Masked antiviral solution from a Turkish company
Operating in Yıldız Teknopark, Inovenso has designed an electrospinning device that will produce nanofiber membranes to be used in the production of face masks. The company says its device was born out the necessity of reducing contamination risk and providing more effective protection against viruses, as well as the lack of medical masks comfortable enough for daily use. Faik Mıdık, one of the founding partners of the company, said they were able to produce nanofibers with an electrospinning device they designed as part of a Scientific and Technological Research Council of Turkey (TÜBİTAK) project. He said they were "one of the few" companies in the world that did this with a special process called electrospinning.
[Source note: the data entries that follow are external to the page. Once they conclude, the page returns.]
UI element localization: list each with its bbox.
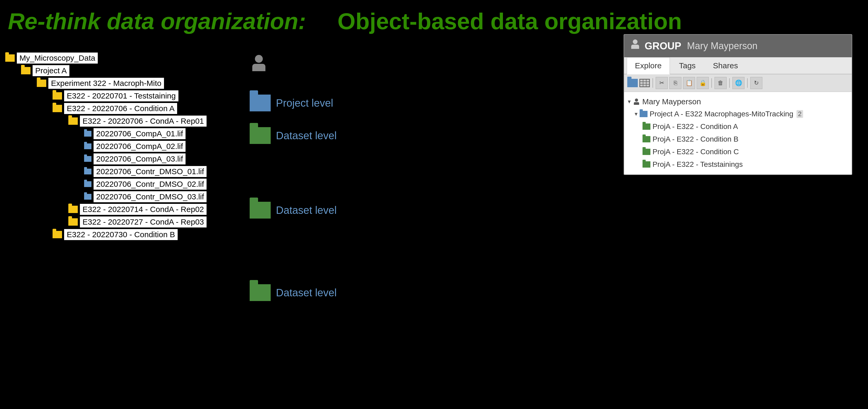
tree-project: ▾ Project A - E322 Macrophages-MitoTrack… [627,108,849,120]
list-item: E322 - 20220714 - CondA - Rep02 [68,204,207,215]
toolbar-separator [729,78,730,88]
file-blue-icon [84,181,91,187]
person-body [252,64,266,71]
tree-expand-arrow[interactable]: ▾ [634,111,638,118]
tree-item-label: E322 - 20220706 - CondA - Rep01 [80,116,207,127]
list-item: Experiment 322 - Macroph-Mito [37,78,207,89]
dataset-level-row-1: Dataset level [250,127,337,144]
tree-expand-arrow[interactable]: ▾ [628,98,631,105]
file-blue-icon [84,169,91,175]
toolbar-folder-button[interactable] [627,79,638,87]
project-folder-icon [250,95,271,112]
main-header: Re-think data organization: Object-based… [8,8,682,35]
toolbar-refresh-button[interactable]: ↻ [750,77,762,89]
group-label: GROUP [645,40,681,52]
dataset-folder-small-icon [643,149,650,155]
dataset-label-3: ProjA - E322 - Condition C [652,148,739,156]
tree-item-label: 20220706_CompA_03.lif [94,153,186,164]
toolbar-copy-button[interactable]: ⎘ [669,77,681,89]
grid-cell [643,82,646,84]
file-blue-icon [84,144,91,149]
folder-yellow-icon [37,80,46,87]
tree-item-label: E322 - 20220714 - CondA - Rep02 [80,204,207,215]
list-item: 20220706_Contr_DMSO_02.lif [84,179,207,190]
toolbar-paste-button[interactable]: 📋 [683,77,695,89]
grid-cell [647,85,649,87]
user-name-label: Mary Mayperson [687,40,757,52]
omero-panel: GROUP Mary Mayperson Explore Tags Shares [624,34,852,175]
file-blue-icon [84,156,91,162]
folder-yellow-icon [5,54,15,62]
dataset-folder-small-icon [643,136,650,143]
person-icon [250,53,268,73]
tab-shares[interactable]: Shares [705,57,746,74]
tree-item-label: E322 - 20220730 - Condition B [64,229,178,240]
user-icon [633,98,640,105]
middle-icons: Project level Dataset level Dataset leve… [250,53,337,309]
list-item: E322 - 20220727 - CondA - Rep03 [68,216,207,227]
dataset-level-label-3: Dataset level [276,287,337,299]
project-level-row: Project level [250,95,337,112]
dataset-folder-icon-3 [250,284,271,301]
dataset-level-label-1: Dataset level [276,130,337,141]
tree-item-label: 20220706_Contr_DMSO_02.lif [94,179,207,190]
toolbar-separator [711,78,712,88]
grid-cell [640,85,643,87]
dataset-label-4: ProjA - E322 - Teststainings [652,160,743,169]
list-item: 20220706_Contr_DMSO_03.lif [84,191,207,202]
list-item: Project A [21,65,207,76]
title-right: Object-based data organization [337,8,682,35]
omero-person-head [633,39,638,44]
tree-root: My_Microscopy_Data [5,53,207,64]
toolbar-globe-button[interactable]: 🌐 [733,77,744,89]
dataset-folder-small-icon [643,161,650,167]
tree-dataset-1: ProjA - E322 - Condition A [627,120,849,133]
tree-item-label: 20220706_CompA_01.lif [94,128,186,139]
tab-explore[interactable]: Explore [627,57,670,74]
grid-cell [640,80,643,82]
omero-tabs: Explore Tags Shares [624,57,852,74]
project-badge: 2 [797,110,803,118]
tree-item-label: Project A [33,65,69,76]
dataset-label-2: ProjA - E322 - Condition B [652,135,739,144]
folder-yellow-icon [53,231,62,238]
omero-header: GROUP Mary Mayperson [624,35,852,57]
tree-item-label: E322 - 20220701 - Teststaining [64,90,179,101]
list-item: E322 - 20220701 - Teststaining [53,90,207,101]
tab-tags[interactable]: Tags [671,57,704,74]
toolbar-separator [747,78,748,88]
project-label: Project A - E322 Macrophages-MitoTrackin… [650,110,794,118]
folder-yellow-icon [68,206,78,213]
list-item: E322 - 20220706 - CondA - Rep01 [68,116,207,127]
person-head [255,55,263,63]
tree-dataset-2: ProjA - E322 - Condition B [627,133,849,146]
folder-yellow-icon [68,218,78,226]
toolbar-delete-button[interactable]: 🗑 [715,77,726,89]
toolbar-lock-button[interactable]: 🔒 [697,77,709,89]
grid-cell [643,80,646,82]
project-folder-small-icon [640,111,648,117]
dataset-level-label-2: Dataset level [276,204,337,216]
root-user-label: Mary Mayperson [642,97,701,106]
list-item: E322 - 20220706 - Condition A [53,103,207,114]
folder-yellow-icon [68,118,78,125]
list-item: 20220706_CompA_01.lif [84,128,207,139]
dataset-folder-small-icon [643,123,650,130]
grid-cell [643,85,646,87]
dataset-folder-icon-2 [250,202,271,219]
toolbar-grid-button[interactable] [639,79,650,87]
dataset-folder-icon [250,127,271,144]
grid-cell [647,80,649,82]
tree-item-label: 20220706_CompA_02.lif [94,141,186,152]
dataset-level-row-3: Dataset level [250,284,337,301]
list-item: E322 - 20220730 - Condition B [53,229,207,240]
tree-item-label: E322 - 20220727 - CondA - Rep03 [80,216,207,227]
folder-yellow-icon [21,67,30,74]
tree-item-label: 20220706_Contr_DMSO_03.lif [94,191,207,202]
tree-dataset-3: ProjA - E322 - Condition C [627,146,849,158]
folder-yellow-icon [53,105,62,112]
grid-cell [640,82,643,84]
file-tree: My_Microscopy_Data Project A Experiment … [5,53,207,242]
toolbar-cut-button[interactable]: ✂ [656,77,668,89]
tree-item-label: 20220706_Contr_DMSO_01.lif [94,166,207,177]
Calling attention to the rapid spread of the coronavirus across the globe, Mıdık said: "There are also deaths in different countries outside of China. Nanofiber masks can be used as a preventive method and protective material in epidemics like this."
He noted that they had sold more than 350 devices to over 30 countries. "We export 95% of what we produce. There is not much demand from domestic producers or companies. Our wish is, of course, for there to be domestic demand for the production of nanofiber masks as well," he continued.
Robotic solution for hotels with infected guests
Robots rushed to the aid of those quarantined due to the coronavirus in China. A robot named the "Little Peanut" was seen serving people who had arrived in Hangzhou, China on a scheduled flight to be accommodated in a hotel because they were infected with the deadly virus. According to China's official news agency Xinhua, the robot welcomed its guests like this: "Hello everyone. Cute Little Peanut is now distributing your food. Bon appetit. If you need anything, please message the staff via WeChat." More than 300 people are currently being kept in quarantine at the 16-floor hotel, where more than one robot operates on each floor.
Robot treats US' first infected patient
The first patient to be diagnosed with the virus in the U.S. was put in isolation at the emergency clinic where he was admitted. The 30-year-old was confirmed on Jan. 19 to be the first case in the U.S. upon his return to Seattle, four days after he came back from Wuhan city in the Hubei region of China, where the new virus first appeared.
The man was hospitalized on a special isolation stretcher and placed in an isolation room away from crowded parts of the hospital. A small number of health workers and a robot are currently looking after the patient, whose state of health is stable, according to doctors. Using a stethoscope and measuring his vitals, the robot allows the patient to talk to the doctors through its screen. Dr. George Diaz, the head of the Infectious Disease Department of Providence Regional Medical Center in Everett, Washington, states that they can see and speak to the patient thanks to the robot and the nurses moving it around the room.
Drones on duty
According to China Radio International (CRI), high-tech products such as drones and robots are used in the city of Wuhan to prevent the spread of the new coronavirus. In Qingdao city, drones lead disinfection efforts. A single drone has the capacity to sterilize an area of 5,000 square meters by spraying the area with 10 kilograms of disinfectant material it carries in each trip. In the country's Nanjing South railway station, an infrared thermometer measures the body temperature of everyone who passes through the area with perfect accuracy and without disturbing anyone. People with abnormally high body temperatures are checked to prevent the spread of the virus. Another robot also stands in front of a shopping center in Guangzhou. Working at the busiest point in the city, the robot checks the body temperature of everyone passing by.